Below is an example of one of the models I have tried that hasn’t worked. I am getting an error because the number of observations being fed in is different than the number of distributions:
ValueError: Input dimension mis-match. (input[0].shape[0] = 10000, input[1].shape[0] = 3)
model = pm.Model()
with model:
mu = pm.Normal('mu', mu=GM, sd=SD) # overall mean of house prices
sigma = pm.HalfCauchy('sigma', beta=1) # overall standard
alpha = pm.Normal('alpha', mu=mu, sd=sigma, shape=I) # county level mean
gamma = pm.Uniform('gamma', lower=0, upper=sigma, shape=I) # county level standard deviation
beta = pm.Normal('beta', # town level mean
mu=alpha[county_indices],
sd=gamma[county_indices],
shape=county_count)
omega = pm.Uniform('omega', # town level standard deviation
lower=0,
upper=gamma[county_indices],
shape=county_count)
p = pm.Dirichlet('p', np.ones(K), shape=(town_count, K)) # component mixing proportions
theta = pm.Normal('theta', # component level means for each town
mu=beta[town_indices],
sd=omega[town_indices],
shape=(K, town_count))
eta = pm.Uniform('eta', # component level standard deviations for each town
lower=0,
upper=omega[town_indices],
shape=(K, town_count))
y = pm.NormalMixture('y',
p[indexed_transactions.town_idx.values, :],
mu=theta[:, indexed_transactions.town_idx.values],
sd=eta[:, indexed_transactions.town_idx.values],
observed=indexed_transactions.SalePrice)
# approx = pm.fit(n=50000)
trace = pm.sample(10000, chains=1)
I suspect that my issues may stem from either how I am specifying the Dirichlet priors, or how I am slicing the component-level mean and standard deviation matrices, but at this point I’m not too sure.

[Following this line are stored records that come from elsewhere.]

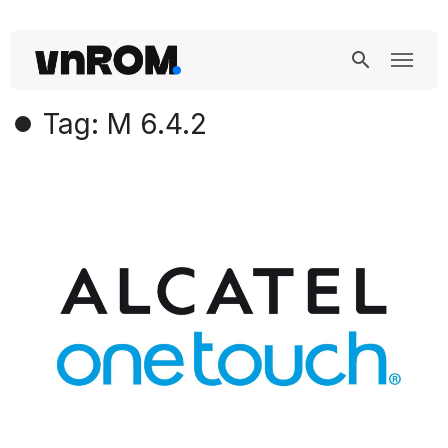
Tag: M 6.4.2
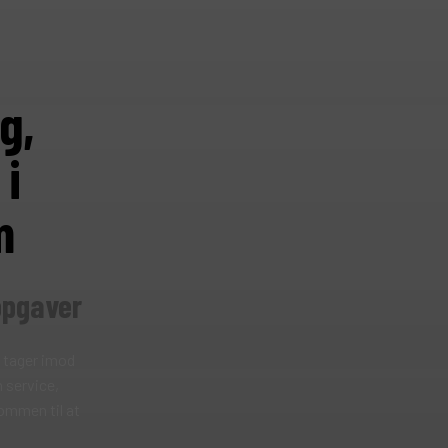
g,
 i
m
opgaver
i tager imod
 service,
ommen til at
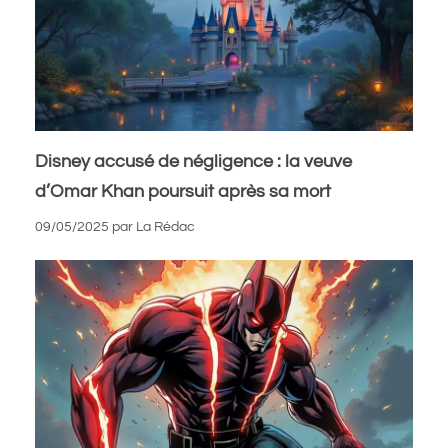
Disney accusé de négligence : la veuve
d’Omar Khan poursuit après sa mort
09/05/2025
par
La Rédac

The code I am using the generate the data follows this post and is included below.
import pandas as pd
import pymc3 as pm
import numpy as np
import matplotlib.pyplot as plt
I = 4 # number of counties
town_mult = 5 # number of towns per county
J = I*town_mult # total number of towns
K = 3 # number of mixture components
GM = 250000 # grand mean of all house prices
SD = 50000 # standard deviation of all house prices
N = 10000 # number of observations
spread = 200000 # difference between component means
comp_centers = np.array([GM-spread, GM, GM+spread])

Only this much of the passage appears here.